Un signal d’alarme pour sa mère, Nathlie Monrapaha, 38 ans, qui pense alors à quitter Paris. « Mes enfants sont ma priorité, quand j’ai constaté qu’ils développaient de plus en plus de problèmes respiratoires, et que ces problèmes étaient dû à la pollution de Paris, ça a été le déclic  « , raconte-t-elle en remettant ses lunettes.

Tout plaquer

Originaire de la Guadeloupe, Nathalie est arrivée à Paris à 25 ans avec ses quatre premiers enfants, avec le rêve d' »avoir une vie plus facile« , confie-t-elle, entre deux gorgées de café. Elle devient femme de chambre dans un grand hôtel parisien, et s’installe dans le XIIIème arrondissement de Paris.

Sauf qu’elle va vite déchanter. Elle a du mal à s’adapter à la vie parisienne et ses conditions de vie, en particulier la pollution. L’asthme chez elle est héréditaire. Ses parents ont en souffert, elle en souffre et ses enfants aussi. Mais « quand je vivais en Guadeloupe ce n’était pas aussi prononcé qu’ici ». Paris a donc amplifié la maladie.

Bronchite à répétition, asthme sévère, gorges qui gratte, qui pique, nez systématiquement obstrué. La santé de la famille Monrapaha se dégrade durant les 13 années parisiennes. « Souvent quand je voyais que mes enfants toussaient beaucoup nous évitions de sortir. Ce n’était plus possible ! »

De nombreuses journées d’écoles ratées, de nombreuses sorties gâchées, tout comme le niveau de l’air parisien, le quotidien de Nathalie s’est nettement dégradé. Elle tente de s’éloigner de la capitale, pour Sevran, en Seine Saint-Denis. Mais il était évident que le problème de la pollution restait le même.

« Dans la capitale, la pollution, c’était plus possible, l’air était quasi-irrespirable, on avait le choix entre respirer la fumée des pots d’échappement des véhicules ou celle des usines« , tranche-t-elle, déterminée. Le « ral-bol » se conclut par un déménagement. Du jour au lendemain, Nathalie décide de tout plaquer pour partir s’installer à Saint-Dizier, en Champagne-Ardenne.
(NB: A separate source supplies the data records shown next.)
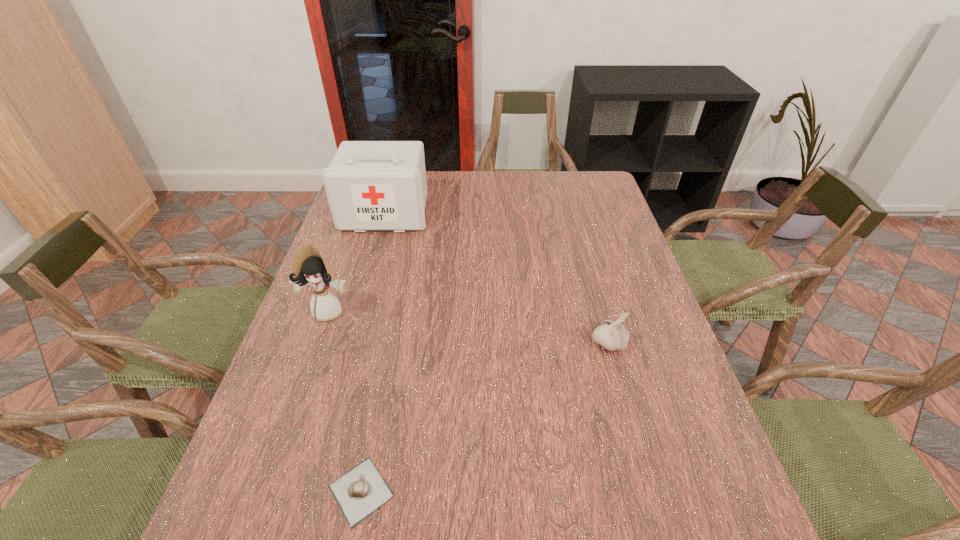 You are a GUI agent. You are given a task and a screenshot of the screen. Output one action in this format:
    pyautogui.click(x=<x>, y=<y>)
    Task: Click on the first-aid kit
    The height and width of the screenshot is (540, 960).
    Given the screenshot: What is the action you would take?
    pyautogui.click(x=371, y=185)

The height and width of the screenshot is (540, 960). Identify the location of the farthest object. (371, 185).

In order to click on the second farthest object in this screenshot , I will do `click(309, 268)`.

The height and width of the screenshot is (540, 960). What are the coordinates of `doll` in the screenshot? It's located at (309, 268).

Image resolution: width=960 pixels, height=540 pixels. Identify the location of the second nearest object. (612, 335).

Where is `the right garlic`? the right garlic is located at coordinates (612, 335).

Locate an element on the screen. the left garlic is located at coordinates coord(362,490).

Find the location of a particular element. the shorter garlic is located at coordinates (362, 490).

At what (x,y) coordinates should I click in order to perform the action: click on free space located on the front-facing side of the first-aid kit. Please return your answer as a coordinate pair (x, y). Looking at the image, I should click on (374, 253).

Find the location of `vacant area situated 0.070m at the front face of the second tallest object`. vacant area situated 0.070m at the front face of the second tallest object is located at coordinates (317, 345). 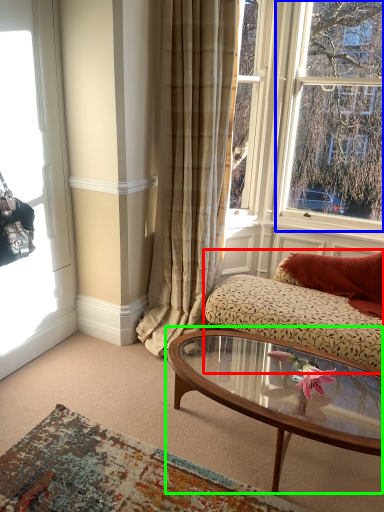 Question: Which object is the closest to the studio couch (highlighted by a red box)? Choose among these: window (highlighted by a blue box) or coffee table (highlighted by a green box).

Choices:
 (A) window
 (B) coffee table

Answer: (B) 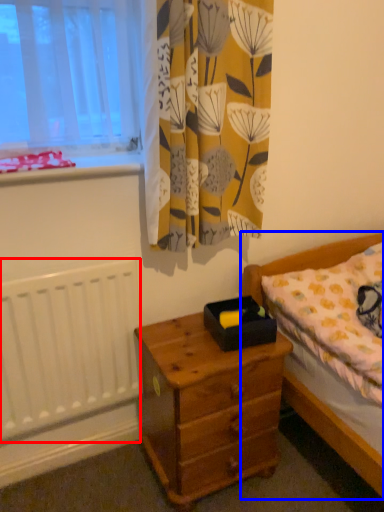 Question: Which object is closer to the camera taking this photo, radiator (highlighted by a red box) or bed (highlighted by a blue box)?

Choices:
 (A) radiator
 (B) bed

Answer: (B) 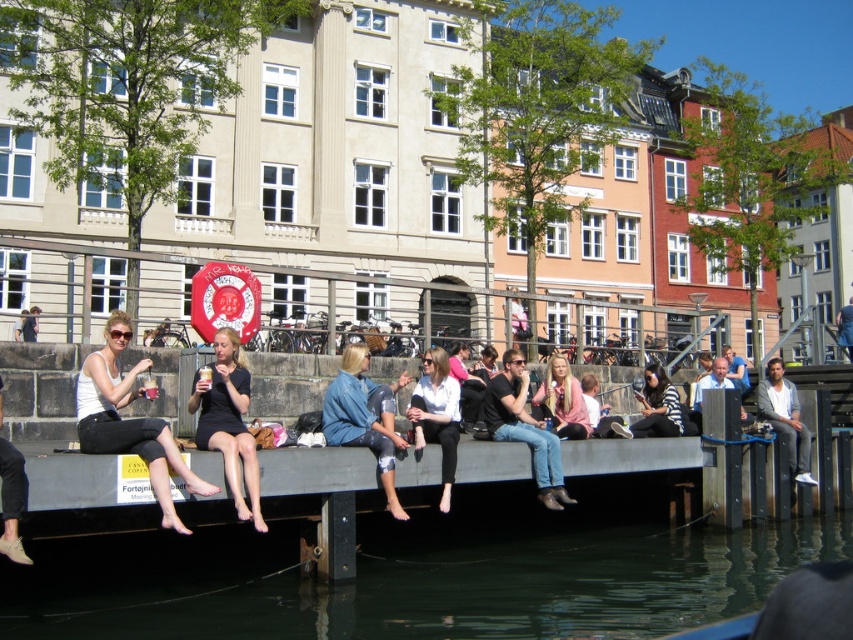 Does matte black pants at lower left appear under dark blue jeans at center?

→ Yes, matte black pants at lower left is below dark blue jeans at center.

Can you confirm if matte black pants at lower left is positioned above dark blue jeans at center?

No.

Is point (0, 538) more distant than point (845, 316)?

No, (0, 538) is closer to viewer.

You are a GUI agent. You are given a task and a screenshot of the screen. Output one action in this format:
    pyautogui.click(x=<x>, y=<y>)
    Task: Click on the matte black pants at lower left
    
    Given the screenshot: What is the action you would take?
    pyautogui.click(x=12, y=500)

Is the position of dark green water at lower center less distant than that of matte white tank top at left?

Yes, dark green water at lower center is in front of matte white tank top at left.

Can you confirm if dark green water at lower center is positioned to the left of matte white tank top at left?

No, dark green water at lower center is not to the left of matte white tank top at left.

Is point (566, 550) positioned before point (167, 490)?

No, (566, 550) is further to viewer.

Find the location of a particular element. The height and width of the screenshot is (640, 853). dark green water at lower center is located at coordinates (416, 584).

Is matte white tank top at left to the left of pink fabric jacket at center from the viewer's perspective?

Indeed, matte white tank top at left is positioned on the left side of pink fabric jacket at center.

Does matte white tank top at left have a smaller size compared to pink fabric jacket at center?

Yes.

Is point (120, 432) behind point (572, 376)?

No, it is in front of (572, 376).

I want to click on matte white tank top at left, so click(129, 420). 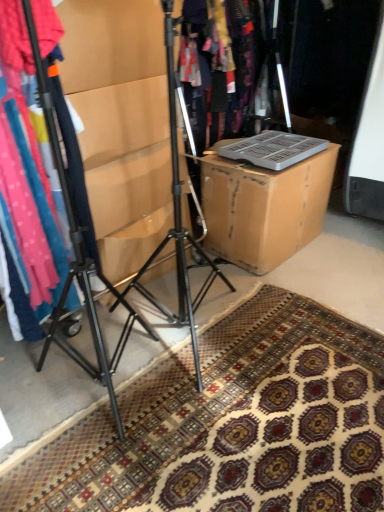 Question: Does point (279, 359) appear closer or farther from the camera than point (311, 165)?

Choices:
 (A) farther
 (B) closer

Answer: (B)

Question: From a real-world perspective, is patterned carpet at lower center positioned above or below brown cardboard box at center?

Choices:
 (A) below
 (B) above

Answer: (A)

Question: Which of these objects is positioned closest to the black metal tripod at center?

Choices:
 (A) matte cardboard box at center
 (B) patterned carpet at lower center
 (C) matte plastic laptop at center
 (D) brown cardboard box at center

Answer: (A)

Question: Based on their relative distances, which object is farther from the brown cardboard box at center?

Choices:
 (A) patterned carpet at lower center
 (B) black metal tripod at center
 (C) matte cardboard box at center
 (D) matte plastic laptop at center

Answer: (B)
Campbell, 4 ans guérit après deux semaines à l’hôpital

L’air frais de la campagne

La famille s’y est installée il y a 9 ans maintenant, et profite de conditions de vie bien plus agréables. « L’air est vraiment plus respirable, on peut respirer à plein poumons sans être sûre de tousser co mme un malade ».

Son médecin, lui, semble optimiste en ce qui concerne l’état de santé de la famille. Malgré tout, les enfants disent préférer l’agitation de Paris au calme de la campagne. Mais peu importe, « ils s’habituent, ils savent pertinemment que c’est pour leur bien ».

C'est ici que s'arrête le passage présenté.